* **Problem description**
Write out each line of the material again, word for word.
++++ Data ++++
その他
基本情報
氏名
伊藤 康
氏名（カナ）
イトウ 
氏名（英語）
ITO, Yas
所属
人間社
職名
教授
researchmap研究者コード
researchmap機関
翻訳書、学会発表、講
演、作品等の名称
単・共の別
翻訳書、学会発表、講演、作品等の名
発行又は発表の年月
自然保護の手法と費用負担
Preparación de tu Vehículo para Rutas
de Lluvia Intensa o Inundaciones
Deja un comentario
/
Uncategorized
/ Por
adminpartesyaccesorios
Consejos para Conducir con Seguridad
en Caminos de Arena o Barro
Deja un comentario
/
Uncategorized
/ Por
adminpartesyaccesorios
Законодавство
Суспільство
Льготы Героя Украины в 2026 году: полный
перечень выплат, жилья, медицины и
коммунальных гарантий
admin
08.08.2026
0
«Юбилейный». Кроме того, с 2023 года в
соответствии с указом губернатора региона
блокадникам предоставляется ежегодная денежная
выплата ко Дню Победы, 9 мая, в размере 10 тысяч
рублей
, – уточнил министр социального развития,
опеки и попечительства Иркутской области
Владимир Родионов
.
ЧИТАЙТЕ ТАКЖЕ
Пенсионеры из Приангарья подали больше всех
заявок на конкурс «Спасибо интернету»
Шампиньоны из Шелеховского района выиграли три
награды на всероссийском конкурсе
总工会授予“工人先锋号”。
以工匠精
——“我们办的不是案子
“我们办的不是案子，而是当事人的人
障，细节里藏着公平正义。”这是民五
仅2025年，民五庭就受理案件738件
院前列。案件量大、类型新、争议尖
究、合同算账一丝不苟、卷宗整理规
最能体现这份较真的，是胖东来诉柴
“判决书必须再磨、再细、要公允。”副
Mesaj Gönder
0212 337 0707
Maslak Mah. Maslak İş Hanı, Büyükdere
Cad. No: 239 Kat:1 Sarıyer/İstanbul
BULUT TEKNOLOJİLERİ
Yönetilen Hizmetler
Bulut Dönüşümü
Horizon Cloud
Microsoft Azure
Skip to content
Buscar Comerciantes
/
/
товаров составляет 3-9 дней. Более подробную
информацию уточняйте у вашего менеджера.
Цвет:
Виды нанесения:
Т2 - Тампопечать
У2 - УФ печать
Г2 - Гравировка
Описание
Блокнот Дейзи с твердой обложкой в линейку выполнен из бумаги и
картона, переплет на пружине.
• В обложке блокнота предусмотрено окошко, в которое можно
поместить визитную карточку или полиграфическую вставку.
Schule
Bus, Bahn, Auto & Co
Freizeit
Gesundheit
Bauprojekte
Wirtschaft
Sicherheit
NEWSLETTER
++++
* **Solved problem**
その他
基本情報
氏名
伊藤 康
氏名（カナ）
イトウ 
氏名（英語）
ITO, Yas
所属
人間社
職名
教授
researchmap研究者コード
researchmap機関
翻訳書、学会発表、講
演、作品等の名称
単・共の別
翻訳書、学会発表、講演、作品等の名
発行又は発表の年月
自然保護の手法と費用負担
Preparación de tu Vehículo para Rutas
de Lluvia Intensa o Inundaciones
Deja un comentario
/
Uncategorized
/ Por
adminpartesyaccesorios
Consejos para Conducir con Seguridad
en Caminos de Arena o Barro
Deja un comentario
/
Uncategorized
/ Por
adminpartesyaccesorios
Законодавство
Суспільство
Льготы Героя Украины в 2026 году: полный
перечень выплат, жилья, медицины и
коммунальных гарантий
admin
08.08.2026
0
«Юбилейный». Кроме того, с 2023 года в
соответствии с указом губернатора региона
блокадникам предоставляется ежегодная денежная
выплата ко Дню Победы, 9 мая, в размере 10 тысяч
рублей
, – уточнил министр социального развития,
опеки и попечительства Иркутской области
Владимир Родионов
.
ЧИТАЙТЕ ТАКЖЕ
Пенсионеры из Приангарья подали больше всех
заявок на конкурс «Спасибо интернету»
Шампиньоны из Шелеховского района выиграли три
награды на всероссийском конкурсе
总工会授予“工人先锋号”。
以工匠精
——“我们办的不是案子
“我们办的不是案子，而是当事人的人
障，细节里藏着公平正义。”这是民五
仅2025年，民五庭就受理案件738件
院前列。案件量大、类型新、争议尖
究、合同算账一丝不苟、卷宗整理规
最能体现这份较真的，是胖东来诉柴
“判决书必须再磨、再细、要公允。”副
Mesaj Gönder
0212 337 0707
Maslak Mah. Maslak İş Hanı, Büyükdere
Cad. No: 239 Kat:1 Sarıyer/İstanbul
BULUT TEKNOLOJİLERİ
Yönetilen Hizmetler
Bulut Dönüşümü
Horizon Cloud
Microsoft Azure
Skip to content
Buscar Comerciantes
/
/
товаров составляет 3-9 дней. Более подробную
информацию уточняйте у вашего менеджера.
Цвет:
Виды нанесения:
Т2 - Тампопечать
У2 - УФ печать
Г2 - Гравировка
Описание
Блокнот Дейзи с твердой обложкой в линейку выполнен из бумаги и
картона, переплет на пружине.
• В обложке блокнота предусмотрено окошко, в которое можно
поместить визитную карточку или полиграфическую вставку.
Schule
Bus, Bahn, Auto & Co
Freizeit
Gesundheit
Bauprojekte
Wirtschaft
Sicherheit
NEWSLETTER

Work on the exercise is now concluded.